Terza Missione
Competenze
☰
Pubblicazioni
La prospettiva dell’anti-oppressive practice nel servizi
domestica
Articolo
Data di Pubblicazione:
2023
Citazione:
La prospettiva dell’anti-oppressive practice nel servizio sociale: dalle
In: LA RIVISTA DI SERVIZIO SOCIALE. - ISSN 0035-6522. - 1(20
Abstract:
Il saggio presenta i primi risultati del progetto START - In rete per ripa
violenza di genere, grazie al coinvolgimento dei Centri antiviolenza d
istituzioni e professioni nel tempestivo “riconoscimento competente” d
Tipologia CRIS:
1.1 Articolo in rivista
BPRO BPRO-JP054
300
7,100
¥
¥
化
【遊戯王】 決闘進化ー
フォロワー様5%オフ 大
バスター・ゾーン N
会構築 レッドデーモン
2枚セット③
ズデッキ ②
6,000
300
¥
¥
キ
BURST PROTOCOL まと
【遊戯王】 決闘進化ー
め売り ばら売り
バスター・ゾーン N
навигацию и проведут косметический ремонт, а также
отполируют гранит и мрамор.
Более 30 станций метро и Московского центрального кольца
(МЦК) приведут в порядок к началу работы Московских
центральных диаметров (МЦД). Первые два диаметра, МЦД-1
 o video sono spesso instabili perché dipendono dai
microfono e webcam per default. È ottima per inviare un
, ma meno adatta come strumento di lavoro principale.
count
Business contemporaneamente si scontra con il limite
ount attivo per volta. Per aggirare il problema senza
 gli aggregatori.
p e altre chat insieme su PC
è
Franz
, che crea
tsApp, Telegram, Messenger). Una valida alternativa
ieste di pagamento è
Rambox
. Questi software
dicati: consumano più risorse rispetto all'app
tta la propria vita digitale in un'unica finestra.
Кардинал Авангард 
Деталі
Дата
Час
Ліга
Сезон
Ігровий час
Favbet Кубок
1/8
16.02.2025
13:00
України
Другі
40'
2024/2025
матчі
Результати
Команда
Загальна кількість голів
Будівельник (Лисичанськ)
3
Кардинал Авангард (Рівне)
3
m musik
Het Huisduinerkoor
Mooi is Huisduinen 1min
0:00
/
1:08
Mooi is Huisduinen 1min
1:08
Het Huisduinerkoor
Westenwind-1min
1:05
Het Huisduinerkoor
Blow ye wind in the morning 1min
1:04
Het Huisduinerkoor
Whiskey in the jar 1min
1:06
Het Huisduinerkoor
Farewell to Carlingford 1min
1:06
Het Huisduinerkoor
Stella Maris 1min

● ● ●

#### Action item
Exact retyping is required: the line with "会構築 レッドデーモン" through the end of the data, both ends included, and no other line.

#### Answer below
会構築 レッドデーモン
2枚セット③
ズデッキ ②
6,000
300
¥
¥
キ
BURST PROTOCOL まと
【遊戯王】 決闘進化ー
め売り ばら売り
バスター・ゾーン N
навигацию и проведут косметический ремонт, а также
отполируют гранит и мрамор.
Более 30 станций метро и Московского центрального кольца
(МЦК) приведут в порядок к началу работы Московских
центральных диаметров (МЦД). Первые два диаметра, МЦД-1
 o video sono spesso instabili perché dipendono dai
microfono e webcam per default. È ottima per inviare un
, ma meno adatta come strumento di lavoro principale.
count
Business contemporaneamente si scontra con il limite
ount attivo per volta. Per aggirare il problema senza
 gli aggregatori.
p e altre chat insieme su PC
è
Franz
, che crea
tsApp, Telegram, Messenger). Una valida alternativa
ieste di pagamento è
Rambox
. Questi software
dicati: consumano più risorse rispetto all'app
tta la propria vita digitale in un'unica finestra.
Кардинал Авангард 
Деталі
Дата
Час
Ліга
Сезон
Ігровий час
Favbet Кубок
1/8
16.02.2025
13:00
України
Другі
40'
2024/2025
матчі
Результати
Команда
Загальна кількість голів
Будівельник (Лисичанськ)
3
Кардинал Авангард (Рівне)
3
m musik
Het Huisduinerkoor
Mooi is Huisduinen 1min
0:00
/
1:08
Mooi is Huisduinen 1min
1:08
Het Huisduinerkoor
Westenwind-1min
1:05
Het Huisduinerkoor
Blow ye wind in the morning 1min
1:04
Het Huisduinerkoor
Whiskey in the jar 1min
1:06
Het Huisduinerkoor
Farewell to Carlingford 1min
1:06
Het Huisduinerkoor
Stella Maris 1min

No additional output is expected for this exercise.